Ciepło
Deszcz był nie tylko gwałtowny, ale także długotrwały. Ludzie powoli zaczęli wracać do życia, z dziurawych bądź pękniętych rynien zaczęły lać się strumieniami brudy z dachów. Kilka zapchanych studzienek nie zebrało wody i powstały gigantyczne jeziora szlamu. Wszystko jednak wraca do normy a deszcz, z czasem coraz rzadszy na krótką chwilę stał się częścią krajobrazu wielkiego, tętniącego życiem miasta.
W takiej właśnie chwili Natalia wyszła z domu i zaczęła iść w stronę centrum. Nie miała parasola, ani w ogóle niczego co ochroniło by ją przed deszczem czy wiatrem. Jej cienka bawełniana bluza szybko przemokła, tak więc w ogóle nie zakładała kaptura. Po chwili spodnie miała mokre aż do kolan. Po twarzy ciekły jej strumieniami krople wody, zatrzymując się na nosie i brwiach i kapiąc dalej i dalej. Czasem jakaś kropla spływała poza kołnierz czy dekolt. Wiatr rozwiewał te kosmyki jej brązowych włosów które nie były upięte. Tak doszła aż na obszerny plac, równo wyłożony kostką brukową. Stała przed nim chwilę i zapatrzyła się na pewną osobliwą postać.
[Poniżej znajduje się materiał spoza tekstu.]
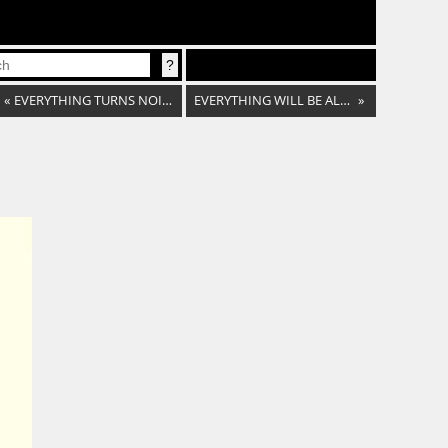
«
EVERYTHING TURNS NOIRE
EVERYTHING WILL BE ALRIGHT
»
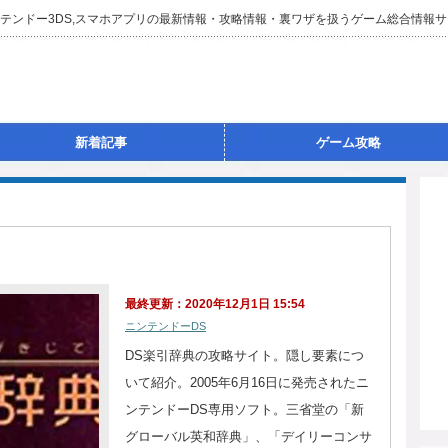
ta,ニンテンドー3DS,スマホアプリの最新情報・攻略情報・裏ワザを扱うゲーム総合情報
新着記事
ゲーム攻略
最終更新：2020年12月1日 15:54
ニンテンドーDS
DS楽引辞典の攻略サイト。隠し要素につ
いて紹介。2005年6月16日に発売されたニ
ンテンドーDS専用ソフト。三省堂の「新
グローバル英和辞典」、「デイリーコンサ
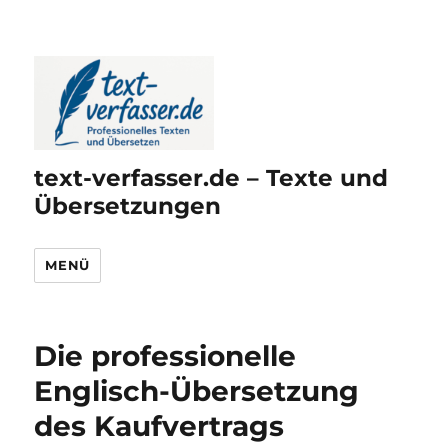
text-verfasser.de – Texte und
Übersetzungen
MENÜ
Die professionelle
Englisch-Übersetzung
des Kaufvertrags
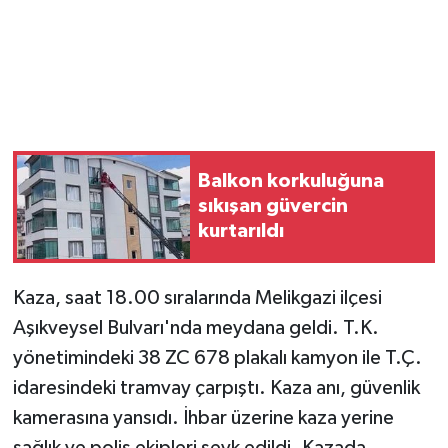
Balkon korkuluğuna
sıkışan güvercin
kurtarıldı
Kaza, saat 18.00 sıralarında Melikgazi ilçesi
Aşıkveysel Bulvarı'nda meydana geldi. T.K.
yönetimindeki 38 ZC 678 plakalı kamyon ile T.Ç.
idaresindeki tramvay çarpıştı. Kaza anı, güvenlik
kamerasına yansıdı. İhbar üzerine kaza yerine
sağlık ve polis ekipleri sevk edildi. Kazada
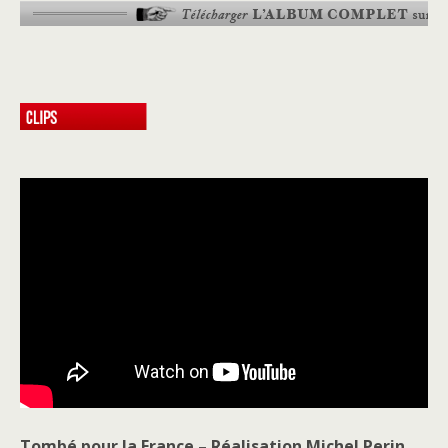
Tombé pour la France – Réalisation Michel Perin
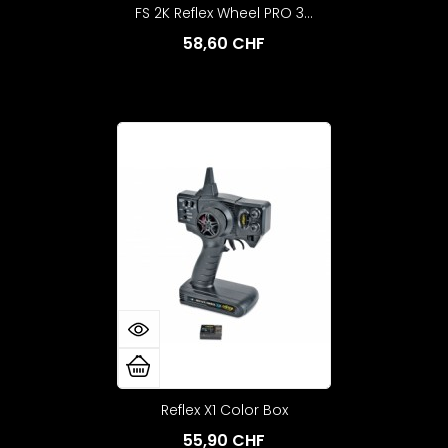
FS 2K Reflex Wheel PRO 3...
58,60 CHF
Reflex X1 Color Box
55,90 CHF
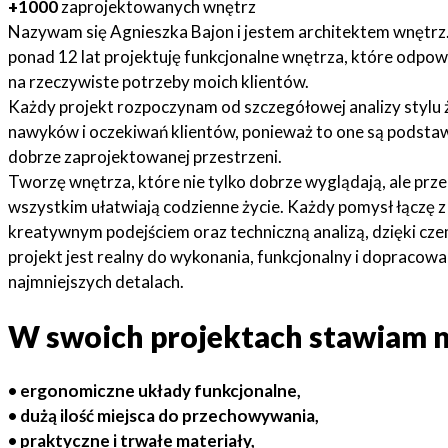
+
1000
zaprojektowanych wnętr
z
Nazywam się Agnieszka Bajon i jestem architektem wnętrz
ponad
12 lat
projektuję
funkcjonalne
wnętrza
, które
odpow
na
rzeczywiste
potrzeby moich klientów
.
Każdy projekt rozpoczynam od szczegółowej analizy stylu ż
nawyków i oczekiwań klientów, ponieważ to one są podsta
dobrze zaprojektowanej przestrzeni.
Tworzę wnętrza, które nie tylko dobrze wyglądają, ale prz
wszystkim
ułatwiają codzienne życie
. Każdy pomysł łączę z
kreatywnym podejściem oraz
techniczną analizą
, dzięki cz
projekt jest realny do wykonania, funkcjonalny i dopracow
najmniejszych detalach.
W swoich projektach stawiam n
•
ergonomiczne układy funkcjonalne
,
•
dużą ilość miejsca do przechowywania
,
•
praktyczne i trwałe materiały
,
Był nią młody chłopak, który zdawało się rozpiętą marynarką łapał krople deszczu. Był już cały przemoczony, musiał więc iść od momentu, kiedy burza i ulewa uderzyły ze swą pierwszą zajadłością. Podobnie jak ona nie miał nakrycia głowy i wręcz umyślnie zdawałoby się przechodził przez największe kałuże wody zebranej w dziurach chodnika. Czasem nawet przechodził pod strumieniami wody lejącej się z dachów.
- Nie mam parasola.
- A po co ci parasol? - zapytała.
- Nie wiem, ale odczułem chęć potrzymania nad tobą parasola, żebyś bardziej nie zmokła.
- Ale ja uwielbiam deszcz - powiedziała Natalia posyłając mu spojrzenie prosto w jego jasnoniebieskie oczy.
- Mówiąc szczerze, ja też. Dlatego w ogóle nie brałem go z domu. Jesteś cała mokra.
- Chciałabym dziś spełnić jedno ze swych marzeń.
- Jakie?
- Pobiegaj ze mną po tym placu. Boso - i nim obejrzał się, ani chwilę chociaż zastanowił, zobaczył jak dziewczyna której w ogóle nie znał, rozbiera swoje czarne adidasy, białe skarpetki, podwija dżinsy aż po kolana i bosymi, ładnymi stopami zaczyna przesuwać po mokrej, nierównej nawierzchni obszernego miejskiego placu. I chociaż sam nie wiedział po co to robi, rozsznurował swoje buty i pobiegł za nią.